● Information
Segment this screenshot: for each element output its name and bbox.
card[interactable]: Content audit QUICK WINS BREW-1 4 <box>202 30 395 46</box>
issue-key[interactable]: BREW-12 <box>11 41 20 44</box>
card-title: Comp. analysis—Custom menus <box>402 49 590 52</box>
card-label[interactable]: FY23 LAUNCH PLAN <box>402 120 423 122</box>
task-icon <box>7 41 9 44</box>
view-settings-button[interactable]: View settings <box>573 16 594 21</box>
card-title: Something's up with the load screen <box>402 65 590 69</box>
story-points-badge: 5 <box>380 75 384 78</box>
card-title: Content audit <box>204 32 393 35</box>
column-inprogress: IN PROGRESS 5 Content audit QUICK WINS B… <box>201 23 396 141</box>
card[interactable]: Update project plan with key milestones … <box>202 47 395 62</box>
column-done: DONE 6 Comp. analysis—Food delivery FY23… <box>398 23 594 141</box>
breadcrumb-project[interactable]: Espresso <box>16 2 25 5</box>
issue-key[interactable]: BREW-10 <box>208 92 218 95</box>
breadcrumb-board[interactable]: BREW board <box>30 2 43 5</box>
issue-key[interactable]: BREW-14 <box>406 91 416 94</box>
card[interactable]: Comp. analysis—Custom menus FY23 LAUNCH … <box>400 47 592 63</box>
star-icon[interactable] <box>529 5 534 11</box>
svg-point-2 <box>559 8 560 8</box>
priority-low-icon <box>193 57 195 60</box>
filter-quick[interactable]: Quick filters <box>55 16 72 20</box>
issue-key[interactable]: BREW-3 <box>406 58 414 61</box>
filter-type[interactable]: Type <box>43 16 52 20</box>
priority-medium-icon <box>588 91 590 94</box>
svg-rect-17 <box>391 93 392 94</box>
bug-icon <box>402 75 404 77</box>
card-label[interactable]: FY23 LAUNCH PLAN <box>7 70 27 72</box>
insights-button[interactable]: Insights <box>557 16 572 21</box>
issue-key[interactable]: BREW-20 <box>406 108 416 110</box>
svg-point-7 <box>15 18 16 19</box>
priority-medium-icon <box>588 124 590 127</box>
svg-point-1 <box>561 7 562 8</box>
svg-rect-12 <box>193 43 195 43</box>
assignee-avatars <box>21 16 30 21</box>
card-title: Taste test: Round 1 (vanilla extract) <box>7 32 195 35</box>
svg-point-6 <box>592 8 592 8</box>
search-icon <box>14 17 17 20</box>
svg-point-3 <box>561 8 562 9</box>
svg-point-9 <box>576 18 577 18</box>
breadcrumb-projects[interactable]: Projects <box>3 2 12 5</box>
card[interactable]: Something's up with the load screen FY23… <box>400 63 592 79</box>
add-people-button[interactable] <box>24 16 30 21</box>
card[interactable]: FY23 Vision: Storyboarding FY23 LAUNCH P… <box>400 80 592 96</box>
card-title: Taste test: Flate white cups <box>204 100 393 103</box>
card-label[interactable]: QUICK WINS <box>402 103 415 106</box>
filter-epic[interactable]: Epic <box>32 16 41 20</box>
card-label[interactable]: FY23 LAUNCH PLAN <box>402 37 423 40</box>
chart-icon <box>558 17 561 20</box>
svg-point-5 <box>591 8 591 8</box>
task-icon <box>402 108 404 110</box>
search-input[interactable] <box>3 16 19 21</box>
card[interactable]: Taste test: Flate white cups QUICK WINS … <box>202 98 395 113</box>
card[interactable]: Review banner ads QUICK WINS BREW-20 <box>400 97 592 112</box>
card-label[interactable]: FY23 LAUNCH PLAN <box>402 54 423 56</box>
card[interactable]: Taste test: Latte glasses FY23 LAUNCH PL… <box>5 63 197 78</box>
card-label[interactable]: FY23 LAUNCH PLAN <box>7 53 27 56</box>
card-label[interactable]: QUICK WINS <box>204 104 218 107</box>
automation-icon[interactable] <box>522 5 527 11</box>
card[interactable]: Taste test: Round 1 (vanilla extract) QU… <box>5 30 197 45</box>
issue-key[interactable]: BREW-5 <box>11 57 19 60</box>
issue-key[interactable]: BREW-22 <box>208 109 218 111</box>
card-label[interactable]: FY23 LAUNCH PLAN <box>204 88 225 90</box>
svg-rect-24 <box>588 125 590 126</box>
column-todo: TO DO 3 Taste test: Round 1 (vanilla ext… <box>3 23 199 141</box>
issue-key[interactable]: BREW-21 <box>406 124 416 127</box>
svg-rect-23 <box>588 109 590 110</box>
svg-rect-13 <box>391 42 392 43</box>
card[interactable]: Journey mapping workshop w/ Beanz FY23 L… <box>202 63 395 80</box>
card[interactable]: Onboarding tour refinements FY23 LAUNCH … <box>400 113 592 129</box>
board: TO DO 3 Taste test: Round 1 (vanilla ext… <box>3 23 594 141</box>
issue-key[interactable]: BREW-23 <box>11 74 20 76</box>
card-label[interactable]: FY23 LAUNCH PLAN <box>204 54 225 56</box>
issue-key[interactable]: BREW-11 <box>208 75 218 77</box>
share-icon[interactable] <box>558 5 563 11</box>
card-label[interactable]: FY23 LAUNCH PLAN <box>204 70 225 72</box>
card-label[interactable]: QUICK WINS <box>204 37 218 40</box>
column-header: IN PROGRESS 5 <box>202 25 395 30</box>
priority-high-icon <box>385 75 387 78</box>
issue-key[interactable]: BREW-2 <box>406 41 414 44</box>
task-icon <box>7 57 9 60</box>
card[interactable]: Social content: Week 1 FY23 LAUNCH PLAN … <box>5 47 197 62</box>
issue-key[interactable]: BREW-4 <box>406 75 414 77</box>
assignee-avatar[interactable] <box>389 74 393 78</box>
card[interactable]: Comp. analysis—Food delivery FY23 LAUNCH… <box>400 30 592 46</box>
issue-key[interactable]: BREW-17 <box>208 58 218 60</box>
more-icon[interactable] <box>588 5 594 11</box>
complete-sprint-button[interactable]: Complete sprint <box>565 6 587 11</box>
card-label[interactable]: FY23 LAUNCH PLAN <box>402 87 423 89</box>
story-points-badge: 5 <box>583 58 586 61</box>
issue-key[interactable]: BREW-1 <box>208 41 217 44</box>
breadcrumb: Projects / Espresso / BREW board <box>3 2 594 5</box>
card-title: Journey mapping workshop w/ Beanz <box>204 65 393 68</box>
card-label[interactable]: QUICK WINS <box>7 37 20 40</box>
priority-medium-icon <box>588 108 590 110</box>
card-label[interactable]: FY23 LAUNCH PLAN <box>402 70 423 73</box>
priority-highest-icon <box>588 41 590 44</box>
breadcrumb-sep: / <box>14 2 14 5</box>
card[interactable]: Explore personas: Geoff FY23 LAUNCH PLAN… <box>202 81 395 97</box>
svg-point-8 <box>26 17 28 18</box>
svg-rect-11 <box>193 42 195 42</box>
...
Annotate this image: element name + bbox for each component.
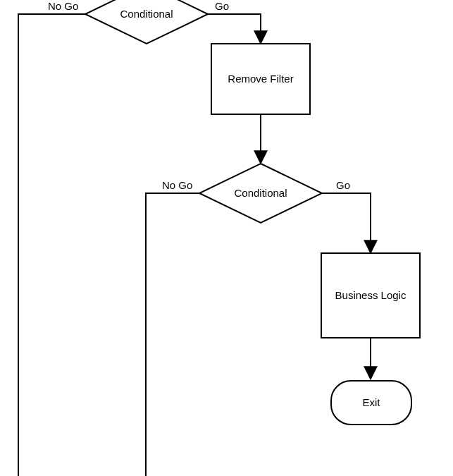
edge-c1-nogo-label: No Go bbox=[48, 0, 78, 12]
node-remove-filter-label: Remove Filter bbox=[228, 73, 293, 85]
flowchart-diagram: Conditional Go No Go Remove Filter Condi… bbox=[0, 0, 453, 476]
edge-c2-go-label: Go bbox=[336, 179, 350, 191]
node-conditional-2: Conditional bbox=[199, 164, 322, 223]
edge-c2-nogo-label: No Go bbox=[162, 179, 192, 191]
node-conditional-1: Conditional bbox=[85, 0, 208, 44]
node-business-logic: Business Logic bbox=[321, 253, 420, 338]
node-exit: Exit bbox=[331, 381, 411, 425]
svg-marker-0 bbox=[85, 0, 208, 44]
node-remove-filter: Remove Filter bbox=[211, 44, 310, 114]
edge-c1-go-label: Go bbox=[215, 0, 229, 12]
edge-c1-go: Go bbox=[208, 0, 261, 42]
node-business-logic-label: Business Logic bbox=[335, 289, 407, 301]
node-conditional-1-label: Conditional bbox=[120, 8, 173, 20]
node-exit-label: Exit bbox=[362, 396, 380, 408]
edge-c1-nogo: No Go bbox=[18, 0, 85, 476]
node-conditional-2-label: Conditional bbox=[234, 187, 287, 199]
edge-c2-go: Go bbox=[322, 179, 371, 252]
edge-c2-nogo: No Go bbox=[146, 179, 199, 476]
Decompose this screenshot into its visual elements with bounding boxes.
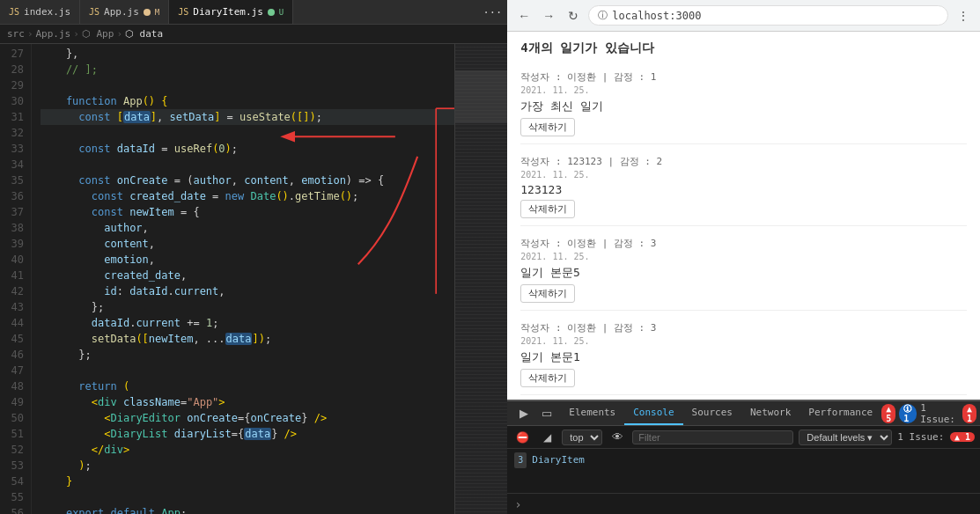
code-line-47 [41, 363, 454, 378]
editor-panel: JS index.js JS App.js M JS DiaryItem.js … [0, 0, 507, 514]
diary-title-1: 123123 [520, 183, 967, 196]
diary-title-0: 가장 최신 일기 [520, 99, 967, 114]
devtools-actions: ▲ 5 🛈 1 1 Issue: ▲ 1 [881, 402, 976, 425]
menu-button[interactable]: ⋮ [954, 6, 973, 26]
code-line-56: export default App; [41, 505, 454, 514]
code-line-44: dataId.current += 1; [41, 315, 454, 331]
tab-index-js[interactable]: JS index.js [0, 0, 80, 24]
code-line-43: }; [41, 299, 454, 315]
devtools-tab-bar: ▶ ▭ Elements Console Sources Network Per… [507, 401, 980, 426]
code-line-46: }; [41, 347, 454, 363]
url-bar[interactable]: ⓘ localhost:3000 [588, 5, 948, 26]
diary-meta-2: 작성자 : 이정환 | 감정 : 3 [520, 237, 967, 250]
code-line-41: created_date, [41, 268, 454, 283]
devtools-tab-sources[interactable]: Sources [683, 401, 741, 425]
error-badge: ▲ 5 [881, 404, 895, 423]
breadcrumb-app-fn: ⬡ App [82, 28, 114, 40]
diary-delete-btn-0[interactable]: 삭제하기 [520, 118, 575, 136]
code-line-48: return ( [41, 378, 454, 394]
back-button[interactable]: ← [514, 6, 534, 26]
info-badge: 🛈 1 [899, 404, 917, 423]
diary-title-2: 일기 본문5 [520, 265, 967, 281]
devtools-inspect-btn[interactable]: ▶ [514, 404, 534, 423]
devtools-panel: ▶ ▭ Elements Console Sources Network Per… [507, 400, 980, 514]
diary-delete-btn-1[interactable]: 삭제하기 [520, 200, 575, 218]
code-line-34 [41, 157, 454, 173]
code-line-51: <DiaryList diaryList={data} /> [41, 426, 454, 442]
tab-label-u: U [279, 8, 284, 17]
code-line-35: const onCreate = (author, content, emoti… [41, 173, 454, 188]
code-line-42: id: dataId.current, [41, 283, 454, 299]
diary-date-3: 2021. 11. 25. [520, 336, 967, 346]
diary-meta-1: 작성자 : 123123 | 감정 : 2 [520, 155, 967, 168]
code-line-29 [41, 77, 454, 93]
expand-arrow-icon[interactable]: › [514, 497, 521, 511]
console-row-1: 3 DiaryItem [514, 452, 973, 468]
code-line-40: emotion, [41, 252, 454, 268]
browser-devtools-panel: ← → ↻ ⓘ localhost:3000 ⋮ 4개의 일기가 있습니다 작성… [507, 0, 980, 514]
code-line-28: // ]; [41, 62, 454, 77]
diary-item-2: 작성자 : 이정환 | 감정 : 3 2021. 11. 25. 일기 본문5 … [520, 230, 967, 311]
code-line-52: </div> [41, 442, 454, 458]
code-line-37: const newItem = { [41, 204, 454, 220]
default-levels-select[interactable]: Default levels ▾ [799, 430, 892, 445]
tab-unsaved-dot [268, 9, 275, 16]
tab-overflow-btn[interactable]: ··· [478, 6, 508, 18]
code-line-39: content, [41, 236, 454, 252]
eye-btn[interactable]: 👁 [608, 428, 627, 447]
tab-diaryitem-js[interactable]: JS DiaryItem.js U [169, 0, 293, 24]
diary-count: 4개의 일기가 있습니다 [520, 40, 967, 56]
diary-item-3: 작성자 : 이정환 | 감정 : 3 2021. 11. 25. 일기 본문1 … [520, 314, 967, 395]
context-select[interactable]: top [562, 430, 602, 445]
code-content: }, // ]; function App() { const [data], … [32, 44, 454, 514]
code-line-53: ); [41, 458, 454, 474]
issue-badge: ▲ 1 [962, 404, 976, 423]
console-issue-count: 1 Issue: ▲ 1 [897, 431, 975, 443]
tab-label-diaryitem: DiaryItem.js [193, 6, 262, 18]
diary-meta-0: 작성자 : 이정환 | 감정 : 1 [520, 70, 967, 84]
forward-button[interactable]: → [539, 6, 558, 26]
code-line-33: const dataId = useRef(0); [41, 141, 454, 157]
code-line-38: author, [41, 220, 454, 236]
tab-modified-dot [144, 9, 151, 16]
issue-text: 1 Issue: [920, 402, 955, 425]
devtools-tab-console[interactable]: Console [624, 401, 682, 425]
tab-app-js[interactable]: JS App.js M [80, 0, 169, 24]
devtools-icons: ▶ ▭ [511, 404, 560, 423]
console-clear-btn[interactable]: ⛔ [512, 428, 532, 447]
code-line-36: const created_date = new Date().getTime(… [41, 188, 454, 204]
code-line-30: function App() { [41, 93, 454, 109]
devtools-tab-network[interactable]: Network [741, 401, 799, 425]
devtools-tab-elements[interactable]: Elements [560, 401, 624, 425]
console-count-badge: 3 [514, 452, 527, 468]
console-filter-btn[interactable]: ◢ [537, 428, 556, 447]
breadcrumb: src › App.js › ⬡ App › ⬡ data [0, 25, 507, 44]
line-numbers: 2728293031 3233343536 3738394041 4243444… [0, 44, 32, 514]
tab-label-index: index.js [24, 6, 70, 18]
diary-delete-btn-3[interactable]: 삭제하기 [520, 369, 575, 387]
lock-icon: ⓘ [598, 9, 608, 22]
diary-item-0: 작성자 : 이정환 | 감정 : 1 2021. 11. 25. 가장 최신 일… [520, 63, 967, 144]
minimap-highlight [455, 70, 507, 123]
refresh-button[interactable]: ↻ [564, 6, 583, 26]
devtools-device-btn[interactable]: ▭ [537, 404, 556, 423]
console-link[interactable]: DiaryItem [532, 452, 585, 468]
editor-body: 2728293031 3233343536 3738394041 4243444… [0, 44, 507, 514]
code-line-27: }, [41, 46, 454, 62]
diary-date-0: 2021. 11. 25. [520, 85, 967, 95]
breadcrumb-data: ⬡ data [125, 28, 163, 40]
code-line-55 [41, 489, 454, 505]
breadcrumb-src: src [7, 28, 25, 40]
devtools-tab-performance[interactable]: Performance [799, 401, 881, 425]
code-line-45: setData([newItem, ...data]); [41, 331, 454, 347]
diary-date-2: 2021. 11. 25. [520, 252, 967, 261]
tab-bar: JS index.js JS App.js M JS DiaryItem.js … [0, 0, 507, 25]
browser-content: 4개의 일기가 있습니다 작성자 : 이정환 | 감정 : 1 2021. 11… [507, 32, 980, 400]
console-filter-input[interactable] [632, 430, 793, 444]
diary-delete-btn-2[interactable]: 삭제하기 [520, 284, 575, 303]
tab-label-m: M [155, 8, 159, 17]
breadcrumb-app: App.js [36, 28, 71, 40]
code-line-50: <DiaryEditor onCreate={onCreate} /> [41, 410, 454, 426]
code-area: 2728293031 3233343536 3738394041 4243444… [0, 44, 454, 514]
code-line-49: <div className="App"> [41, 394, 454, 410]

● Work item
State the number of lines in this listing that contain the string "points", and add nothing else.

● Exercise result
2